Kembang Berdendang

Omius
Chapter #12

Ditampar Teman

Hingga jam bubar kantor tiba Hastama belum beranjak dari kecewa. Ia susah menerima, mengapa kabar buruk justru menyambutnya di kantor. Padahal begitu dirinya berencana mengajukan pengunduran diri secara sukarela sebagai karyawan, segenap isi kepalanya hanya memikirkan jumlah pesangon yang bakalan diterimanya.

Impian berganti seragam pegawai BUMN benar-benar telah membuainya. Membuat dirinya sekan-akan telah kehilangan jati diri. Sampai-sampai dirinya berani menyebut, pembatalan rencana PHK karyawan di perusahaan tempatnya bekerja sebagai kabar buruk. Apalagi jika benar istrinya ada di balik kegagalan dirinya beroleh pesangon ratusan juta.

Hastama abai, betapa rekan-rekannya justru bersyukur mendengar perusahaan urung mengurangi jumlah karyawan.

Tak lantas pulang ke rumah, sore ini Hastama menyimpang sejenak ke kediaman teman kuliahnya dulu di daerah Cakung. Temannya baru saja dirawat selama seminggu di rumah sakit akibat penyakit demam berdarah. Karena seminggu terakhir kesulitan mencari waktu luang untuk membesuk, baru sore ini Hastama berkesempatan menyambangi kediaman temannya.

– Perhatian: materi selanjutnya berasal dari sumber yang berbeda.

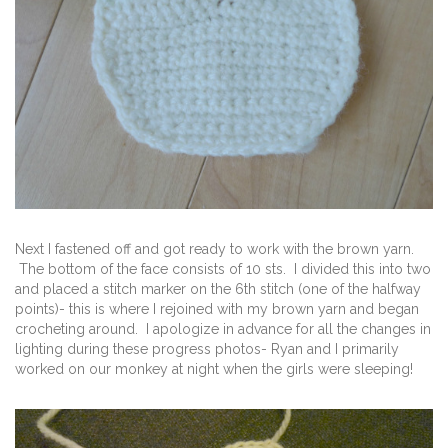
Next I fastened off and got ready to work with the brown yarn.
The bottom of the face consists of 10 sts. I divided this into two
and placed a stitch marker on the 6th stitch (one of the halfway
points)- this is where I rejoined with my brown yarn and began
crocheting around. I apologize in advance for all the changes in
lighting during these progress photos- Ryan and I primarily
worked on our monkey at night when the girls were sleeping!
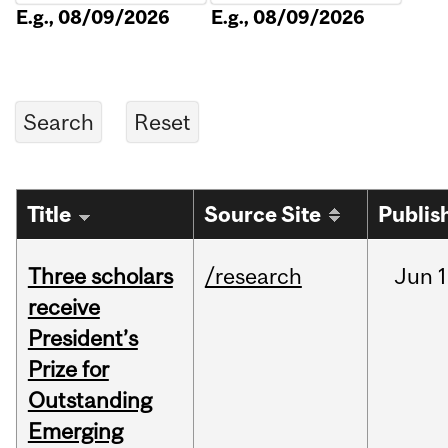
E.g., 08/09/2026
E.g., 08/09/2026
Title
Source Site
Publis
Three scholars
/research
Jun
1
receive
President’s
Prize for
Outstanding
Emerging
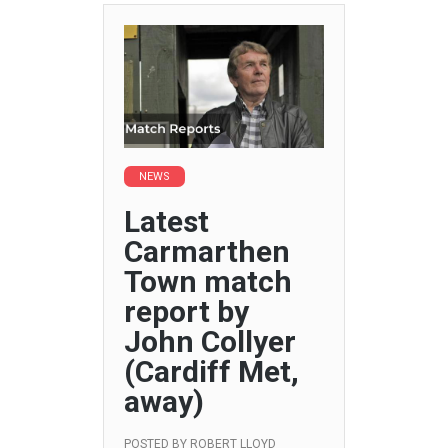
NEWS
Latest
Carmarthen
Town match
report by
John Collyer
(Cardiff Met,
away)
POSTED BY
ROBERT LLOYD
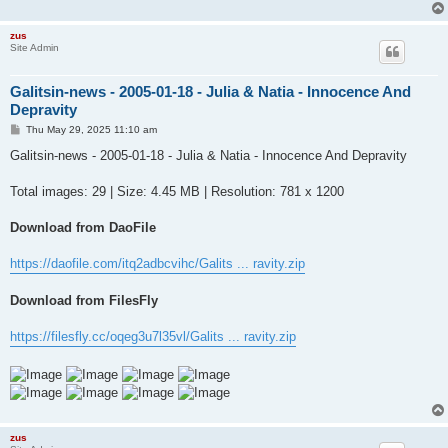
zus
Site Admin
Galitsin-news - 2005-01-18 - Julia & Natia - Innocence And
Depravity
P
Thu May 29, 2025 11:10 am
o
s
Galitsin-news - 2005-01-18 - Julia & Natia - Innocence And Depravity
t
Total images: 29 | Size: 4.45 MB | Resolution: 781 x 1200
Download from DaoFile
https://daofile.com/itq2adbcvihc/Galits ... ravity.zip
Download from FilesFly
https://filesfly.cc/oqeg3u7l35vl/Galits ... ravity.zip
zus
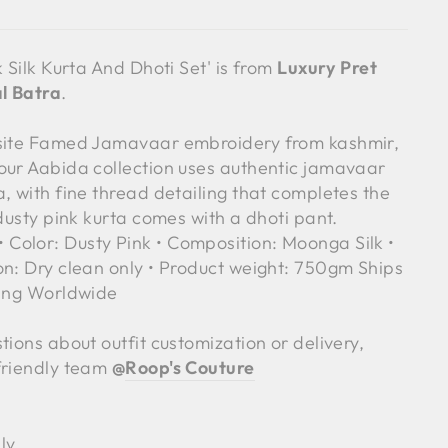
k Silk Kurta And Dhoti Set' is from
Luxury Pret
l Batra
.
isite Famed Jamavaar embroidery from kashmir,
our Aabida collection uses authentic jamavaar
, with fine thread detailing that completes the
 dusty pink kurta comes with a dhoti pant.
olor: Dusty Pink • Composition: Moonga Silk •
on: Dry clean only • Product weight: 750gm Ships
ping Worldwide
tions about outfit customization or delivery,
friendly team
@
Roop's Couture
ly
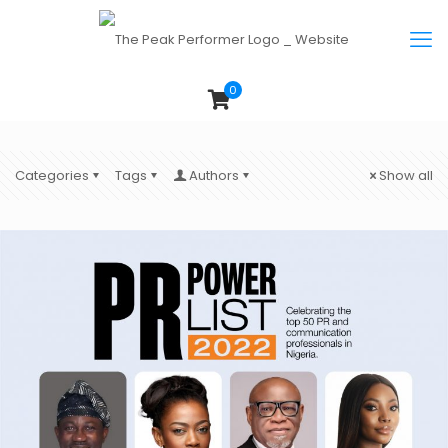
0
Categories
Tags
Authors
Show all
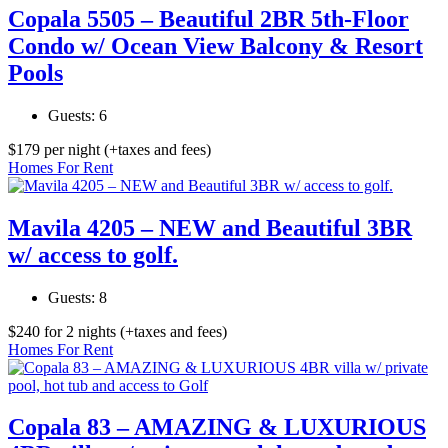
Copala 5505 – Beautiful 2BR 5th-Floor
Condo w/ Ocean View Balcony & Resort
Pools
Guests:
6
$
179
per night
(+taxes and fees)
Homes For Rent
Mavila 4205 – NEW and Beautiful 3BR
w/ access to golf.
Guests:
8
$
240
for 2 nights
(+taxes and fees)
Homes For Rent
Copala 83 – AMAZING & LUXURIOUS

Ternyata temannya sudah tampak bugar kembali sewaktu ditemuinya. Merasa tiada topik penting yang harus dibicarakan lagi selain canda tawa, Hastama menilai, tiga perempat jam menghabiskan waktu mengobrol bareng teman dirasakan sudah lebih dari cukup. Selanjutnya ia pamit pulang.

“Coba rumahku dekat stasiun juga, bakalan kujadikan lahan parkir seperti pekarangan rumahmu. Duit ngalir terus cukup dengan rebahan saja!” ujar Hastama pada temannya yang mengantar dirinya hingga teras depan rumah. Kelihatannya ia cemburu pada bisnis lahan parkir temannya.

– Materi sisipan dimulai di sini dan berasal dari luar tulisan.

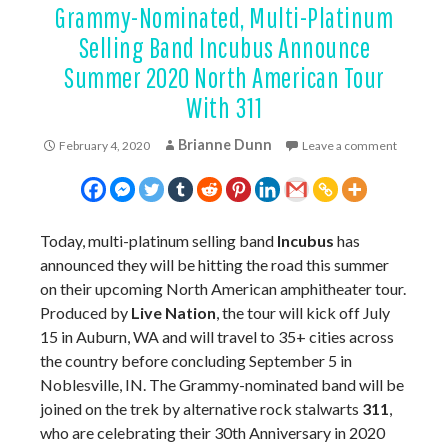
Grammy-Nominated, Multi-Platinum
Selling Band Incubus Announce
Summer 2020 North American Tour
With 311
Brianne Dunn
February 4, 2020
Leave a comment
Today, multi-platinum selling band
Incubus
has
announced they will be hitting the road this summer
on their upcoming North American amphitheater tour.
Produced by
Live Nation
, the tour will kick off July
15 in Auburn, WA and will travel to 35+ cities across
the country before concluding September 5 in
Noblesville, IN. The Grammy-nominated band will be
joined on the trek by alternative rock stalwarts
311
,
who are celebrating their 30th Anniversary in 2020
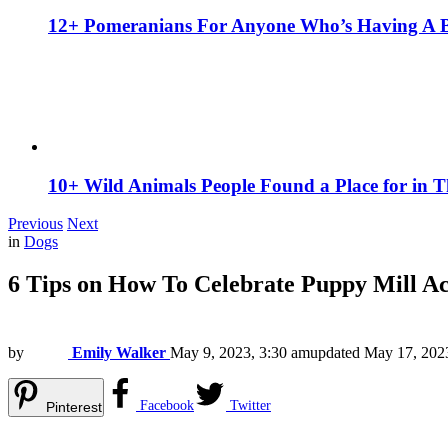
12+ Pomeranians For Anyone Who’s Having A 
10+ Wild Animals People Found a Place for in 
Previous
Next
in
Dogs
6 Tips on How To Celebrate Puppy Mill A
by
Emily Walker
May 9, 2023, 3:30 am
updated
May 17, 202
Facebook
Twitter
Pinterest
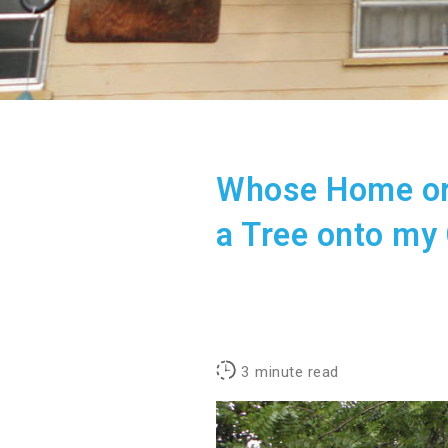
Whose Home or
a Tree onto my
3
minute read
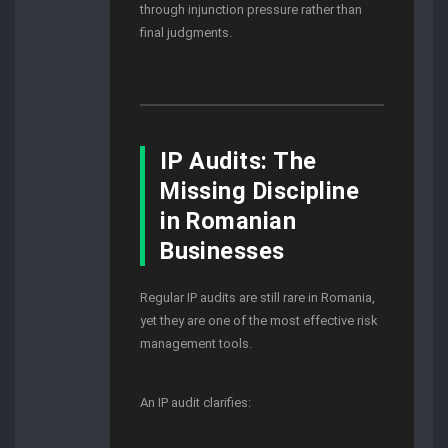
through injunction pressure rather than
final judgments.
IP Audits: The
Missing Discipline
in Romanian
Businesses
Regular IP audits are still rare in Romania,
yet they are one of the most effective risk
management tools.
An IP audit clarifies:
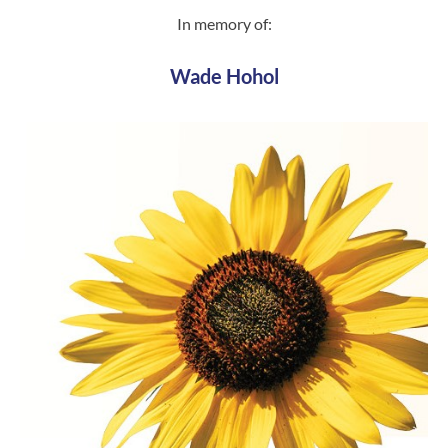
In memory of:
Wade Hohol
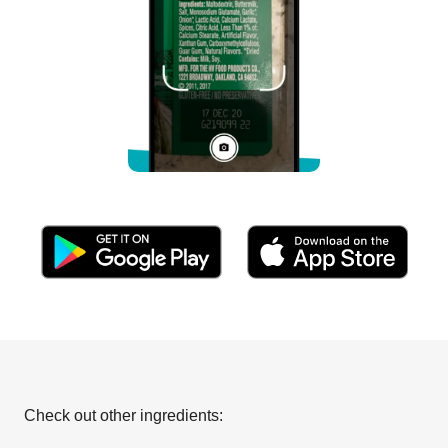
Check out other ingredients:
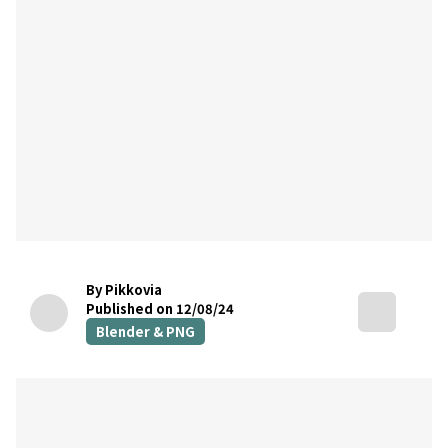
By Pikkovia
Published on 12/08/24
Blender & PNG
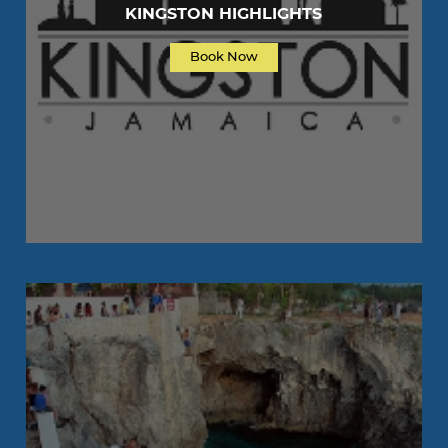
KINGSTON HIGHLIGHTS
Book Now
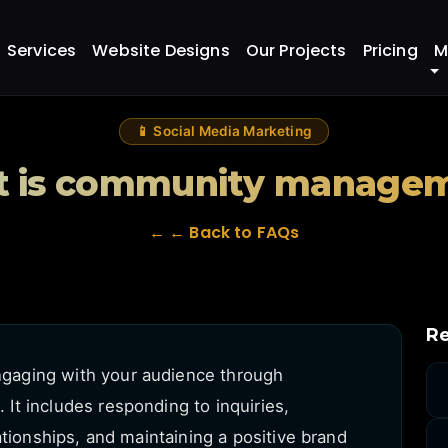
nagement?
Services
Website Designs
Our Projects
Pricing
M
📱 Social Media Marketing
 is community manage
← ← Back to FAQs
Re
aging with your audience through
t includes responding to inquiries,
ationships, and maintaining a positive brand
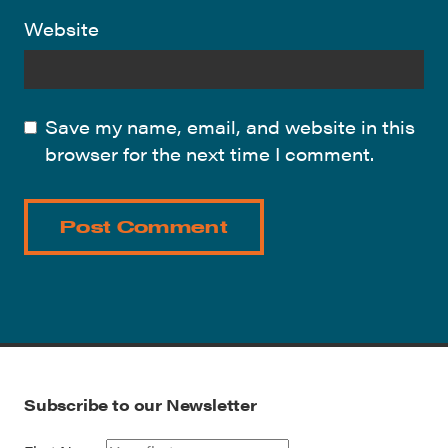
Website
Save my name, email, and website in this
browser for the next time I comment.
Subscribe to our Newsletter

Rumah temannya terletak di dekat Stasiun Cakung. Karena pengguna moda transportasi kereta kerap kesulitan memarkirkan kendaraan di sekitar Stasiun Cakung, pemilik rumah-rumah di sekitarnya banyak menjadikan halaman depan sebagai area parkir.

Contohnya rumah teman yang tengah disambanginya ini. Tampak di pekarangan depan belasan motor tengah berderet rapi. Belum dengan dua buah mobil, termasuk Hastama sendiri yang memarkirkan mobilnya di sini. Kebetulan rumah temannya memiliki pekarangan yang luas.

“Kalau menghasilkan ya menghasilkan sih. Cuma enggak sebasah yang kamu kira.”

“Paling tidak dua juta sehari pasti dapat dong!”

“Tak pernah dapat segitu, paling banter cuma sejuta perhari.”

“Ya lumayan. Kalau dikumpul-kumpul sebulan, gajimu bakalan kalah besar sama bisnis lahan parkirmu.”

“Satu juta itu kotor, Has. Soalnya ada potongan wajib tujuh ratus ribu perhari!”

“Potongan apaan itu, kok besarnya hampir menyamai pendapatan harianmu?”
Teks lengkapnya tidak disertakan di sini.